Activity:
From the listing, collect all lines containing the word "rằng".

Records supplied:
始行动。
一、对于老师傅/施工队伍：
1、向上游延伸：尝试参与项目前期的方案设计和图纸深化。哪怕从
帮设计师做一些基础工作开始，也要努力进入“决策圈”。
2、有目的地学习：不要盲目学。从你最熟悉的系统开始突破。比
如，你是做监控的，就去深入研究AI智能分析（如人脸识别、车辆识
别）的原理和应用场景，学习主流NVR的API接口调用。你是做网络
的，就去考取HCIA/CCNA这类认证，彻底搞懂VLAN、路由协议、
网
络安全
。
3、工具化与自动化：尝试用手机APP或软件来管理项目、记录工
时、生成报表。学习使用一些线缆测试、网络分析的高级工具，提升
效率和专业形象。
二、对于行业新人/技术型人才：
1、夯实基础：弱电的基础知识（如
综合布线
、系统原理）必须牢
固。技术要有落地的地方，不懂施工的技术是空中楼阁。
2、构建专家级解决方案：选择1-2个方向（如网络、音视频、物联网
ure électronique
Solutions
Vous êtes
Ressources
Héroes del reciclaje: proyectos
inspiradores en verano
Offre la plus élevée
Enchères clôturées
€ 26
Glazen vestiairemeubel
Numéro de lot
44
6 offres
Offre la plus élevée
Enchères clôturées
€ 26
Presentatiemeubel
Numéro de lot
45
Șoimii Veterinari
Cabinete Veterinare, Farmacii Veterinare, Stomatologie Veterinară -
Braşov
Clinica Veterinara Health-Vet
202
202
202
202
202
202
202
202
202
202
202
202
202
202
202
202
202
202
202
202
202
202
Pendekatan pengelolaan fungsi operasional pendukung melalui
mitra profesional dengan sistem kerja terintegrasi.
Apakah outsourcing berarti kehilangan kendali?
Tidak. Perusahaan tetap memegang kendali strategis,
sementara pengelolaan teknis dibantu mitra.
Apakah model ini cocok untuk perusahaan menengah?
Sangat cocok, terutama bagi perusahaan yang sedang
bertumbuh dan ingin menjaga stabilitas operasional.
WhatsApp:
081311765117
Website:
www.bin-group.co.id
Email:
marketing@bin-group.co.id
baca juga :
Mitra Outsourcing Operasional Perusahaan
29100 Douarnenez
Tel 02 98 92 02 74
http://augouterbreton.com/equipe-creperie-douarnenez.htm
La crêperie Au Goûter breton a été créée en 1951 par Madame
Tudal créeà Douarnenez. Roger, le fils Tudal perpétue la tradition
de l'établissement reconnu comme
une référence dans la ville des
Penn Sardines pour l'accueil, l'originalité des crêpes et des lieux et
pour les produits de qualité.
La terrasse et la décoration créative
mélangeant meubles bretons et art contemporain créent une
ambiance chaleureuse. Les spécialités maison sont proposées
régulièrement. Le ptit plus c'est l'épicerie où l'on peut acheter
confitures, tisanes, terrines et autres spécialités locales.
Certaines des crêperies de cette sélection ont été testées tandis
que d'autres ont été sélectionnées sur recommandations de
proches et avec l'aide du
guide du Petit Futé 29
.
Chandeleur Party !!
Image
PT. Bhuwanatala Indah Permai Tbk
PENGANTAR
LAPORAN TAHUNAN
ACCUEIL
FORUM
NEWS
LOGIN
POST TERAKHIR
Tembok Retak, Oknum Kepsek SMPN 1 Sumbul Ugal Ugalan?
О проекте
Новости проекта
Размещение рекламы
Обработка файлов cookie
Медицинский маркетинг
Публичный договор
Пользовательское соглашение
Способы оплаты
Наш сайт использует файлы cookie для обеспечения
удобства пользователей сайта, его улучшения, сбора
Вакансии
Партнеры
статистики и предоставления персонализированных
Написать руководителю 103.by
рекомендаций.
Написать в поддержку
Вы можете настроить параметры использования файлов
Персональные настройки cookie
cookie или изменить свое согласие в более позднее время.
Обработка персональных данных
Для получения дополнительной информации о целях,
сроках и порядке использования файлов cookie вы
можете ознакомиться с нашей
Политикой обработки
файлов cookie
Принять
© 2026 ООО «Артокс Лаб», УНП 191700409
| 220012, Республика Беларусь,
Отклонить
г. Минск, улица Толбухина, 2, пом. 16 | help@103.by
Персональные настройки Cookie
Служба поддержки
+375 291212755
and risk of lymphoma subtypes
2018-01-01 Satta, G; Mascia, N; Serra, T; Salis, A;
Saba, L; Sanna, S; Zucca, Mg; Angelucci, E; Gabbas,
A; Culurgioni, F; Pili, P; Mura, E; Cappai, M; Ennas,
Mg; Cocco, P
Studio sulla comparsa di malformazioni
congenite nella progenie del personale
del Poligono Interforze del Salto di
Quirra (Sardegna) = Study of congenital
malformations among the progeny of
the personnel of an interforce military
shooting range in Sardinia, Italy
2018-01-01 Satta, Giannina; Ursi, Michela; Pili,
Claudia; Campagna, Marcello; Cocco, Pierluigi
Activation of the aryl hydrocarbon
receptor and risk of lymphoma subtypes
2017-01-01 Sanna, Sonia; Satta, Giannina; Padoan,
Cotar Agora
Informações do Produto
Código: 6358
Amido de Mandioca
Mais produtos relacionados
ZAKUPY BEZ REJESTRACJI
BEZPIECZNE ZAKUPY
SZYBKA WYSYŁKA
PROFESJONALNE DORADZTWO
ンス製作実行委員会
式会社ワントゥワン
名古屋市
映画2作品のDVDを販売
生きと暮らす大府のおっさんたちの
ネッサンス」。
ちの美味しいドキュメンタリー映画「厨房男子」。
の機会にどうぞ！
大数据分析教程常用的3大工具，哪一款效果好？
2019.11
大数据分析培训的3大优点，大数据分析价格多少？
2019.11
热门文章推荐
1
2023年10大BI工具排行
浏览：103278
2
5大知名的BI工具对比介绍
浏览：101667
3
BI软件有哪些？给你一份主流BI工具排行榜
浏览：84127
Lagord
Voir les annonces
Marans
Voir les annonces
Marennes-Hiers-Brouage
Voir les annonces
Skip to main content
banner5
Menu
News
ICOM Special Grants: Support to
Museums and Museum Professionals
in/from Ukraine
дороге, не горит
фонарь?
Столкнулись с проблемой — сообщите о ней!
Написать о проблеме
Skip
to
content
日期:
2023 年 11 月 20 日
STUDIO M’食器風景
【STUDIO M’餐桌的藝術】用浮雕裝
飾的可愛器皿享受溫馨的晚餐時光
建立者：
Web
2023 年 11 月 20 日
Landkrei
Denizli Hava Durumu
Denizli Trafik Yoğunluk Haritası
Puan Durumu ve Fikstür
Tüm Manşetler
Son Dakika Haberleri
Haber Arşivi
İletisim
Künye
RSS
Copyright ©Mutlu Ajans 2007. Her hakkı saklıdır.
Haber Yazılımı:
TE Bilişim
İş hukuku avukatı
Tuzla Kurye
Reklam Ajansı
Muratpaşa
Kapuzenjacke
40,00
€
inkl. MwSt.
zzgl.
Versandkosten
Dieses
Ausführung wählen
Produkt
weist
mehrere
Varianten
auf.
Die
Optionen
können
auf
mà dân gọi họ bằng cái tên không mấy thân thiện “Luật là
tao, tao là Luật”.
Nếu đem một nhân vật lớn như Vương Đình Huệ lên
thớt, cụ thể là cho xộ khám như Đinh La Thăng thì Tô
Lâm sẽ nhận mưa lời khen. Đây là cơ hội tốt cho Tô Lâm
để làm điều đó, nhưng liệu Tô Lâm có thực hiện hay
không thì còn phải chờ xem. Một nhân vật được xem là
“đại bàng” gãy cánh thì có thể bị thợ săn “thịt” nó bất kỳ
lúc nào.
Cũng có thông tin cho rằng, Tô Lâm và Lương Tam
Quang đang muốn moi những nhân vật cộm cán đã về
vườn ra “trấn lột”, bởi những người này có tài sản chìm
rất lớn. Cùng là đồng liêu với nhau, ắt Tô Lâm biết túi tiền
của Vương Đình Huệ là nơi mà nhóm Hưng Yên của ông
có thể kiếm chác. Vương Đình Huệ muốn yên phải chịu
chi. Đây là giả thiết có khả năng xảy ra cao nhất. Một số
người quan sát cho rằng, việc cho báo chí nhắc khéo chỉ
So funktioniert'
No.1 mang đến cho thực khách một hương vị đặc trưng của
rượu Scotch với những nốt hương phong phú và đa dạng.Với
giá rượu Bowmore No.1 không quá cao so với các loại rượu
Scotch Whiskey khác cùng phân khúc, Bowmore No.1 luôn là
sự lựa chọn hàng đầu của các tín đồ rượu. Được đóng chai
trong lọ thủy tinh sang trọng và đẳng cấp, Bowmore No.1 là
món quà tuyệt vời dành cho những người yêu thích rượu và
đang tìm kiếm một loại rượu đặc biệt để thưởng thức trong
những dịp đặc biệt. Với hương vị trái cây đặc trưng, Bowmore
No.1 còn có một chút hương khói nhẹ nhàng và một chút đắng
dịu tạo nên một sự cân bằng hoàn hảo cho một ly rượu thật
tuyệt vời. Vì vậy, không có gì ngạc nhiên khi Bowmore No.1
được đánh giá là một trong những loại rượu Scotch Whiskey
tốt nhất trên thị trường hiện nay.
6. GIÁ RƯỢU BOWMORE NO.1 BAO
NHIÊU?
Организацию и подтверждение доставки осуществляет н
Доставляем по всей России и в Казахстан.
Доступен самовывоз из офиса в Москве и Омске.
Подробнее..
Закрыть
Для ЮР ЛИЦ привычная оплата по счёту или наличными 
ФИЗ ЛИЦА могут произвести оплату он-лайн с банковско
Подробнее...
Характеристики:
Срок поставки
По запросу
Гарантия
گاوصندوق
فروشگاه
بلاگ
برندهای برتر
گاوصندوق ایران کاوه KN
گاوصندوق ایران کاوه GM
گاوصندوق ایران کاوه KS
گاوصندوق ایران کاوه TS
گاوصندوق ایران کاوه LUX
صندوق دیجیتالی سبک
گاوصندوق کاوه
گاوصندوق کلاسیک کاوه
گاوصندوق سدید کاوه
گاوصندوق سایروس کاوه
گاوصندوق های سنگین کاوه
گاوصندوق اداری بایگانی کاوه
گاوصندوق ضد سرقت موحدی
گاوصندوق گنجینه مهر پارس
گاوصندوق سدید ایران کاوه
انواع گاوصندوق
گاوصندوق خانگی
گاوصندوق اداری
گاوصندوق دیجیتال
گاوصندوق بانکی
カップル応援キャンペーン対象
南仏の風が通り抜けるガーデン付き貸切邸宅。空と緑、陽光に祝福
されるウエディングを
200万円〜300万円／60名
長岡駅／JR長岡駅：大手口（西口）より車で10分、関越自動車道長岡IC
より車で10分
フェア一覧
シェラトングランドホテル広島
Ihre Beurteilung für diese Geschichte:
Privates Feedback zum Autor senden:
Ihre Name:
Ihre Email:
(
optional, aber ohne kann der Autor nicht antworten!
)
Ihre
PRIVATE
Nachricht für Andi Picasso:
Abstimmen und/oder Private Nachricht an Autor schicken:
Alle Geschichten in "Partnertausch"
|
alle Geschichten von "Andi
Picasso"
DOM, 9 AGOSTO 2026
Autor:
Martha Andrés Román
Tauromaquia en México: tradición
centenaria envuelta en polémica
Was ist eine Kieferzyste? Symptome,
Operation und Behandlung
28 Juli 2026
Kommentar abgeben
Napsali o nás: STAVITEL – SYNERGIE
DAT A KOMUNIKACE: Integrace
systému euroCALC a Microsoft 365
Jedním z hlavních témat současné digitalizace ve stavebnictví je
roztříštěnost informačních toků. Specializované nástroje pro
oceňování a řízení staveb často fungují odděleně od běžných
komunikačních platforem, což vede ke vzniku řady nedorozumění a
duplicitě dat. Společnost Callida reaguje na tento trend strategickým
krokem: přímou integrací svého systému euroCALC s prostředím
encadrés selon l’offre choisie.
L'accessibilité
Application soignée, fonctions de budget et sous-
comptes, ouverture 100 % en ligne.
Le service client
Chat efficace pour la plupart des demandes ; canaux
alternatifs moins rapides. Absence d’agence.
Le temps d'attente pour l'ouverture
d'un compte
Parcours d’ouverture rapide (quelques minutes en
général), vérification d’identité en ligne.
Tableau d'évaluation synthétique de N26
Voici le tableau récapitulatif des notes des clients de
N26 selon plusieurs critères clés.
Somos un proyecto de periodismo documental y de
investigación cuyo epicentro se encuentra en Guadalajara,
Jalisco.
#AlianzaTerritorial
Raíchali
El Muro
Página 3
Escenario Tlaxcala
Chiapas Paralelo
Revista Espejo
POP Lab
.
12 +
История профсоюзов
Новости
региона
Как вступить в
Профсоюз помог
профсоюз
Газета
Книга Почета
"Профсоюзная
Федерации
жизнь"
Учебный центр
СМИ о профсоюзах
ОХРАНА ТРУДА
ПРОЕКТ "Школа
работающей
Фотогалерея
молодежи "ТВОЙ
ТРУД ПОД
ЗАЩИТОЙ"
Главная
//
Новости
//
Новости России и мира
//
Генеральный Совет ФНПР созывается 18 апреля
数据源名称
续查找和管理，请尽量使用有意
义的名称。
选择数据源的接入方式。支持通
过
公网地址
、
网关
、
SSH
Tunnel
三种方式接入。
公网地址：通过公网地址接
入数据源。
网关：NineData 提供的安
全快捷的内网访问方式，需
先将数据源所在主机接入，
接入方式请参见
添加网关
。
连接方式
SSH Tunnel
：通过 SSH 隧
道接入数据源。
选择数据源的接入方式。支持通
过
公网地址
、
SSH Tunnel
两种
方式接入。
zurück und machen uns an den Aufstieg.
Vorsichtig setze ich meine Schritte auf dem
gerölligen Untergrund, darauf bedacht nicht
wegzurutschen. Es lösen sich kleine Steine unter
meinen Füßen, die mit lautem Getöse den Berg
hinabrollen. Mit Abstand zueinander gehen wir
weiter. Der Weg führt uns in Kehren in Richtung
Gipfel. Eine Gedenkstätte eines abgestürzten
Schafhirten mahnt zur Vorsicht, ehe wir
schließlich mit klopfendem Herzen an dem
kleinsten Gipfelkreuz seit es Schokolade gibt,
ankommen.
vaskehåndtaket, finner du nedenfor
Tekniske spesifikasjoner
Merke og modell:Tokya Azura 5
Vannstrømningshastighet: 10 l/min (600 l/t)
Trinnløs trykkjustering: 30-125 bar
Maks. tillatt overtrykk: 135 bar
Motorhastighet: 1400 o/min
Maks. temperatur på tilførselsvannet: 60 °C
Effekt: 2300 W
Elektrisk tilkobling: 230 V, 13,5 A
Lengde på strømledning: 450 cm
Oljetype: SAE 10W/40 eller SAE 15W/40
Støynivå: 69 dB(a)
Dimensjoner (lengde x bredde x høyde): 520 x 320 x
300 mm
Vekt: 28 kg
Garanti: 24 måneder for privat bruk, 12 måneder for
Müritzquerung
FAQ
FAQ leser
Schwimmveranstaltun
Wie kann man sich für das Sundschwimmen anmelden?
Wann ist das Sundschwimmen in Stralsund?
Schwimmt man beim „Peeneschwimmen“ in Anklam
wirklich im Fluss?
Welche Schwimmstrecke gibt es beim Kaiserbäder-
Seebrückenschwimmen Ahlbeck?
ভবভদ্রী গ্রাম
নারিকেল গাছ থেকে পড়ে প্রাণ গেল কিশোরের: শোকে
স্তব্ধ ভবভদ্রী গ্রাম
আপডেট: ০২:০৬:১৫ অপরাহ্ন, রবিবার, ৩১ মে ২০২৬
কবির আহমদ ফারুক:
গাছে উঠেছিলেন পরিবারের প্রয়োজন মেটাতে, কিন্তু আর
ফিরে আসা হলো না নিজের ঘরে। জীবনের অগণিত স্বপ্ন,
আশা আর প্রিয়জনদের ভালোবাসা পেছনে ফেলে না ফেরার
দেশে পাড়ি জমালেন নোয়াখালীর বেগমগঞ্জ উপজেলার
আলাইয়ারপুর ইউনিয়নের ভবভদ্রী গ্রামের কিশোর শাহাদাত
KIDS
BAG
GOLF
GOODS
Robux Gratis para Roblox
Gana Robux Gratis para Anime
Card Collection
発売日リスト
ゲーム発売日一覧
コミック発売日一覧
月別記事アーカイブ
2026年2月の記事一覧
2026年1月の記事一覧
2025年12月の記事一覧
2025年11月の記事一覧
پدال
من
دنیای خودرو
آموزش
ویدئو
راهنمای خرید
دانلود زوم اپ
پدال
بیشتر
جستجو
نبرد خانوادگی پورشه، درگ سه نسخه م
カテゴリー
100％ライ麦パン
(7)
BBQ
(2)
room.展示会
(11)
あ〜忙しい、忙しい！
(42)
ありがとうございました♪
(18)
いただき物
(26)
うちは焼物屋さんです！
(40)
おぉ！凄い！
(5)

Result of the task:
Cũng có thông tin cho rằng, Tô Lâm và Lương Tam
người quan sát cho rằng, việc cho báo chí nhắc khéo chỉ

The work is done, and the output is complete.